The Different Areas of Finance
Finance is a wide term which covers many issues regarding the study, development, management, and allocation of funds. This includes financial decision-making, allocation of capital, risk management, market evaluation, protection of funds, and other aspects of financial activities. Some of the subtopics in finance include asset valuation, corporate finance, venture capital, mortgage banking, non-traditional finance, personal banking, merchant banking, credit card financing, financial markets, insurance, public finance, real estate financing, and derivatives. In addition, finance also includes other aspects such as work purchasing, technology transfer, infrastructure, and education.
Finance is an integral part of all economic activity. It helps to organize the whole system of the enterprise. This includes the process by which value is created, how it is distributed, and how payments are made. One of the most important principles of finance is the time value of money, which states that an amount of money is worth something according to the time spent to create it.
The process of creating value is called production. Finance then comes into play once the company has determined how to best produce that value. The key element in creating financial systems is cash flow, or the flow of funds through an organization. Cash flow is necessary in all organizations, large or small, because without it, there cannot be commerce, finance, investment, or any of the other aspects discussed. Cash flow is necessary because it ties together the various elements of the financial industry.
There are two types of financial systems: productive and unproductive.
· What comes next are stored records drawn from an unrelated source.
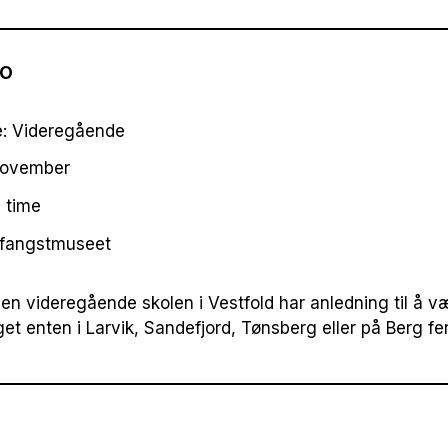
fo
: Videregående
November
1 time
lfangstmuseet
 den videregående skolen i Vestfold har anledning til å 
et enten i Larvik, Sandefjord, Tønsberg eller på Berg fe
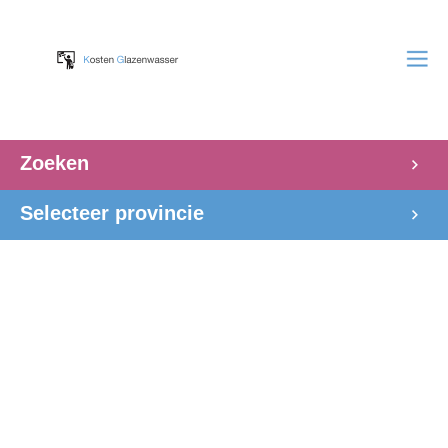
Zoeken
Selecteer provincie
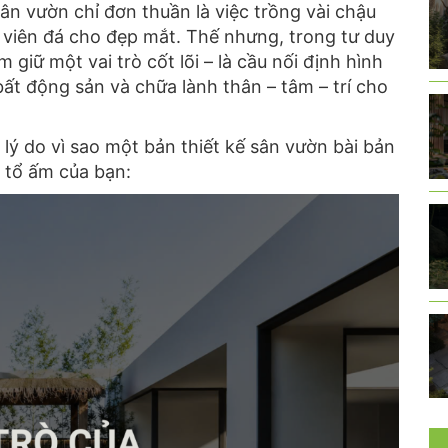
ân vườn chỉ đơn thuần là việc trồng vài chậu
 viên đá cho đẹp mắt.
Thế nhưng,
trong tư duy
 giữ một vai trò cốt lõi – là cầu nối định hình
bất động sản và chữa lành thân – tâm – trí cho
ã lý do vì sao một bản thiết kế sân vườn bài bản
o tổ ấm của bạn:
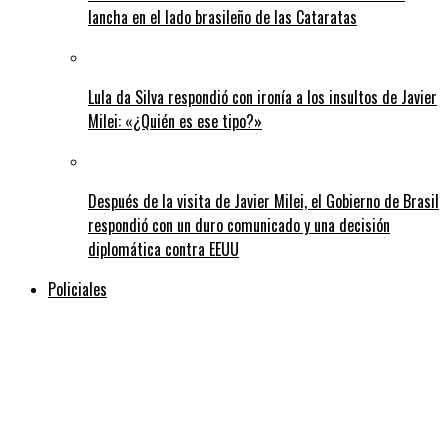
lancha en el lado brasileño de las Cataratas
Lula da Silva respondió con ironía a los insultos de Javier
Milei: «¿Quién es ese tipo?»
Después de la visita de Javier Milei, el Gobierno de Brasil
respondió con un duro comunicado y una decisión
diplomática contra EEUU
Policiales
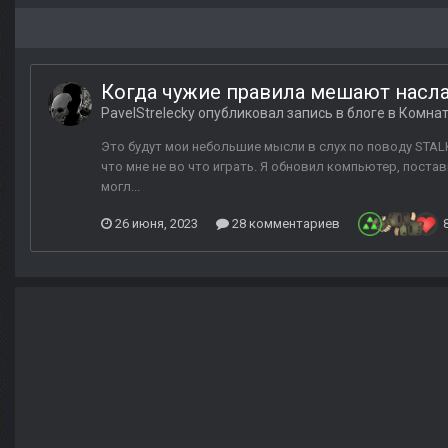
Когда чужие правила мешают насл
PavelStrelecky
опубликовал запись в блоге в
Комнат
Это будут мои небольшие мысли в слух по поводу STALK
что мне не во что играть. Я обновил компьютер, поста
могл...
26 июня, 2023
28 комментариев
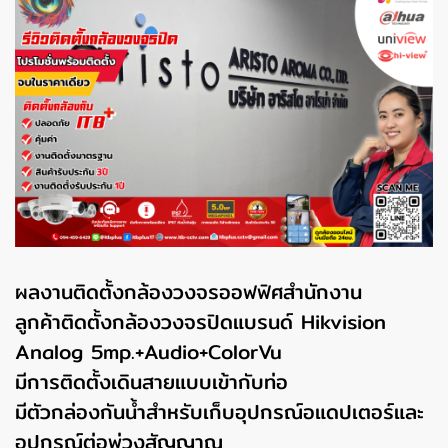
ผลงานติดตั้งกล้องวงจรออฟฟิศสำนักงาน
ลูกค้าติดตั้งกล้องวงจรปิดแบรนด์ Hikvision
Analog 5mp.+Audio+ColorVu
มีการติดตั้งเดินสายแบบเข้ากับท่อ
มีตัวกล่องกันน้ำสำหรับเก็บอุปกรณ์อแดปเตอร์และ
อุปกรณ์ต่อพ่วงสัญญาณ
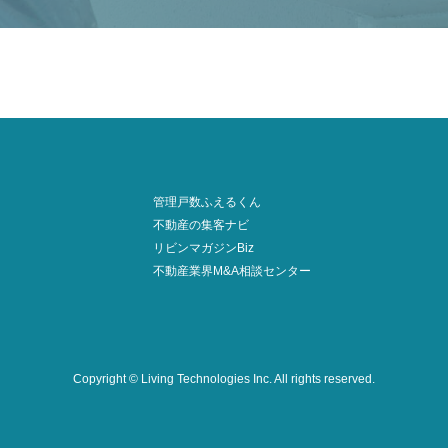
管理戸数ふえるくん
不動産の集客ナビ
リビンマガジンBiz
不動産業界M&A相談センター
Copyright © Living Technologies Inc.
All rights reserved.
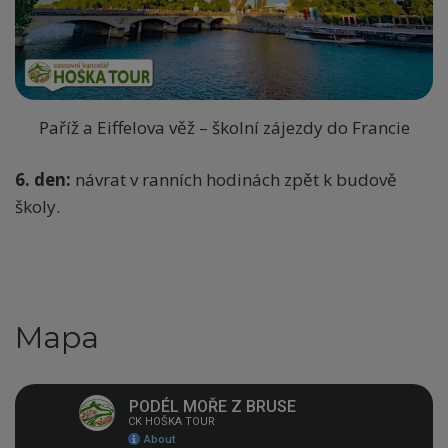
Paříž a Eiffelova věž – školní zájezdy do Francie
6. den:
návrat v ranních hodinách zpět k budově
školy.
Mapa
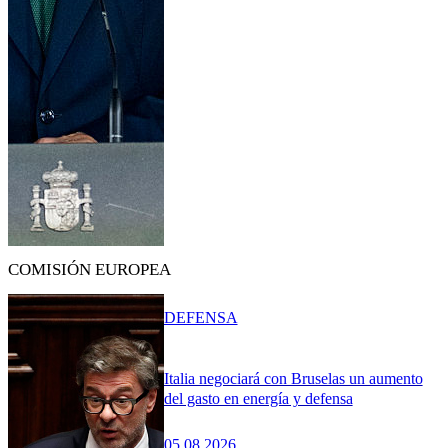
COMISIÓN EUROPEA
DEFENSA
Italia negociará con Bruselas un aumento
del gasto en energía y defensa
05.08.2026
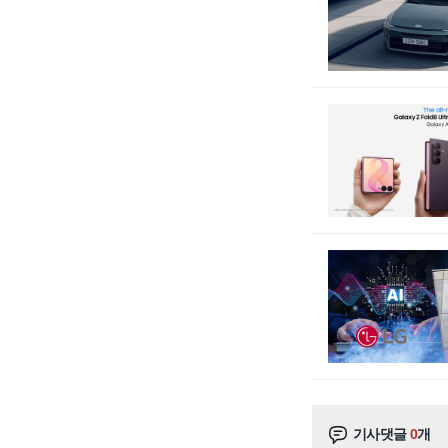
기사댓글
0
개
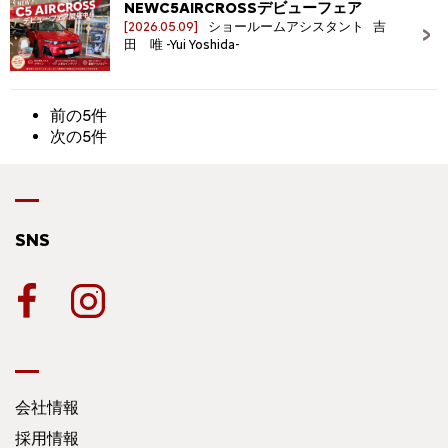
NEWC5AIRCROSSデビューフェア
[2026.05.09]
ショールームアシスタント 吉
田 唯 -Yui Yoshida-
前の5件
次の5件
SNS
会社情報
採用情報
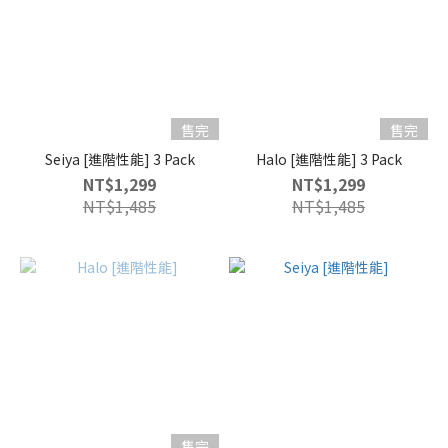
售完
售完
Seiya [進階性能] 3 Pack
Halo [進階性能] 3 Pack
NT$1,299
NT$1,299
NT$1,485
NT$1,485
售完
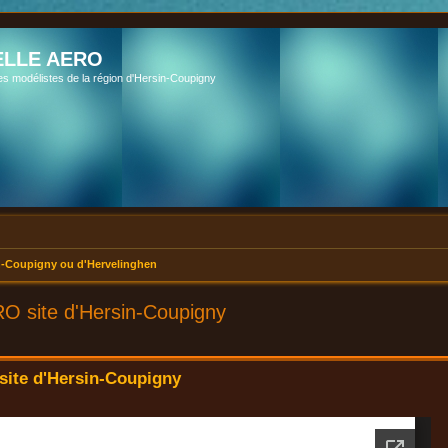
LLE AERO
es modélistes de la région d'Hersin-Coupigny
-Coupigny ou d'Hervelinghen
O site d'Hersin-Coupigny
ite d'Hersin-Coupigny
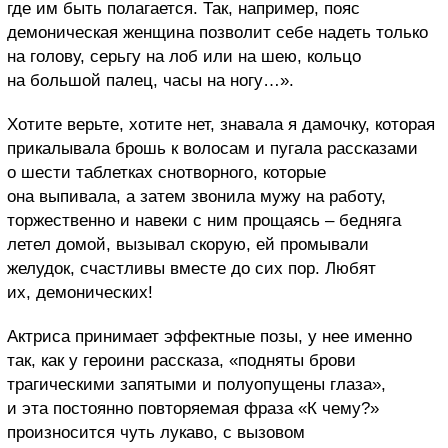
где им быть полагается. Так, например, пояс
демоническая женщина позволит себе надеть только
на голову, серьгу на лоб или на шею, кольцо
на большой палец, часы на ногу…».
Хотите верьте, хотите нет, знавала я дамочку, которая
прикалывала брошь к волосам и пугала рассказами
о шести таблетках снотворного, которые
она выпивала, а затем звонила мужу на работу,
торжественно и навеки с ним прощаясь – бедняга
летел домой, вызывал скорую, ей промывали
желудок, счастливы вместе до сих пор. Любят
их, демонических!
Актриса принимает эффектные позы, у нее именно
так, как у героини рассказа, «подняты брови
трагическими запятыми и полуопущены глаза»,
и эта постоянно повторяемая фраза «К чему?»
произносится чуть лукаво, с вызовом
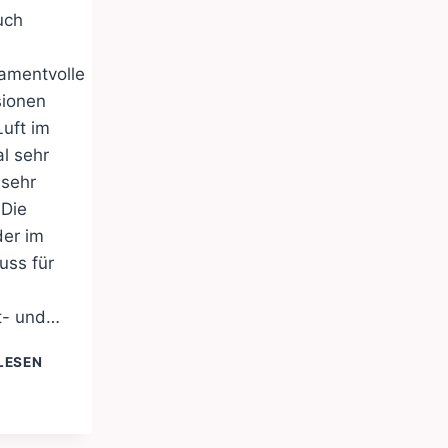
N
uch
amentvolle
sionen
Luft im
l sehr
 sehr
 Die
der im
uss für
- und…
DUNKLE
LESEN
RATHAUSFASSADE:
WER
HAT
DAS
Producers finance in order to acquire raw materials, employ workers, and make sales. Unproductive finance are basically long-term investments like long-term loans, stock portfolios, bonds, and insurance. All banks create money in this manner in order to keep their financial systems running smoothly. Banking is one of the largest users of finance throughout the world. Therefore, many people consider banking and finance to be a part of the same system.
Every financial system needs a regulating body or a governing institution to set rules and guidelines. Examples of these institutions are central banks and government agencies. Regulations are necessary in order to keep markets from excessively rising or falling and to maintain the stability of the value of currency. Without regulation, investors would be able to engage in highly speculative investments and financial systems would be prone to sudden and drastic changes. In addition, banks use this form of finance to secure their own interests and to avoid losses by making investments with funds they cannot afford to lose.
As mentioned earlier, finance is broken down into three distinct areas: capital budgeting, financial reporting, and investment management. Capital budgeting is the process of setting aside funds in advance of an investment decision. Financial reporting involves preparing financial reports for investors and other stakeholders, and this includes valuing assets, analyzing accounts receivable, analyzing inventories, and estimating future cash flows. Lastly, financial management refers to the overall oversight of these disciplines in order to ensure the long-term viability of the finance system.
Money management refers to the process of predicting how money will move. Traders, investors, and banks make decisions about funding over time based on their projections of the economy, interest rates, inflation, unemployment, and other factors. This requires a lot of foresight, which some people find to be difficult to achieve. Finance that falls under the heading of money management is a relatively narrow field of study that includes bank supervision, financial statements analysis, asset allocation, portfolio optimization, financial markets, management of pension funds, and monetary policy. While most of these techniques were developed within the banking industry, many have been adopted by businesses large and small.
Accounting is an area of finance that has its roots in accounting. Accountants determine the value of a company’s assets, liabilities, owner’s equity, and retained earnings by recording daily financial transactions in books. While accounting is not as broad in scope as finance, it is essential to the survival of any business large or small. Some techniques used in accounting include: internal control, external control, financial reporting, internal fraud control, and financial burden management. Although most companies rely heavily on accounting in order to operate, management should remember that the accounting process is just one part of the whole financial picture and should not be looked at as a means of justifying all financial activity.